Ce magistrat a rendu compte des plaidoiries dans le délibéré de la cour, composée de :
Madame Anne JOUANARD, président Madame Catherine LECAPLAIN-MOREL, conseiller Madame Anne LEPRIEUR, conseiller Greffier : Madame BODIN, greffier.

ARRÊT : prononcé le 31 Mars 2015, contradictoire et mis à disposition au greffe de la cour, les parties en ayant été préalablement avisées dans les conditions prévues au deuxième alinéa de l'article 450 du code de procédure civile.

Signé par Madame Anne JOUANARD, président, et par Madame BODIN, greffier auquel la minute de la décision a été remise par le magistrat signataire.
*******
FAITS ET PROCÉDURE :
Le 24 janvier 1997, M. François X... a été embauché par l'association PROMOSERVICES qui gérait à Angers un centre d'hébergement et de réinsertion sociale (un CHRS) et un centre de formation.
Il n'est pas discuté que, le salarié étant alors affecté au CHRS, la relation de travail était soumise à la convention collective nationale de travail des Etablissements et Services pour Personnes Handicapées du 15 mars 1966, mise à jour au 15 septembre 1976.
A compter du 1er janvier 2000, l'association PROMO JEUNES 49 a repris les activités de l'association PROMOSERVICES et M. François X... est devenu son salarié ce qui a donné lieu à la conclusion d'un contrat de travail à durée indéterminée le 19 janvier 2000.
L'association PROMO JEUNES 49 a alors engagé M. François X... en qualité de formateur en bâtiment catégorie " technicien qualifié " 2ème degré, niveau hiérarchique D 2, coefficient 220 de la convention collective nationale des Organismes de Formation du 10 juin 1988, le salarié étant affecté au centre de formation et non plus au CHRS.
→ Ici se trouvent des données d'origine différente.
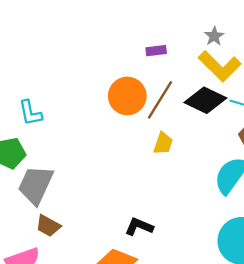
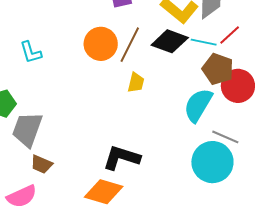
cyan L-shape: (30, 113) -> (31, 52), moved
black L-shape: (139, 227) -> (121, 158), size x1.5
Ce contrat de travail comportait la clause suivante : " Ce contrat est signé dans le cadre de la Convention Collective Nationale des Organismes de Formation de 1988. Toutefois les avantages sociaux de la convention collective nationale du 15 Mars 1966 vous sont conservés pendant toute la durée du présent contrat. ".
Dans le dernier état de la relation de travail, la rémunération brute mensuelle de M. François X... s'établissait à la somme de 2 362, 05 ¿.
Par courrier du 2 décembre 2004, arguant de la clause ci-dessus, faisant valoir qu'en vertu de son contrat de travail, il devait bénéficier, entre autres, de " la progression de carrière liée à l'ancienneté " et de cinq jours de congés supplémentaires et faisant observer que son salaire était anormalement bloqué depuis l'année 2000, qu'il n'avait pas perçu les revalorisations dues au titre de l'ancienneté en vertu de la convention collective du 15 mars 1966 et qu'il n'avait pas bénéficié des cinq jours de congés supplémentaires, M. François X... a demandé à l'association PROMO JEUNES 49 de procéder au paiement des sommes dues. En janvier 2005, cette dernière lui a payé la somme de 1 928, 61 ¿ à titre de rappel de salaire du chef de la période du 1er juillet 2002 au 31 décembre 2004.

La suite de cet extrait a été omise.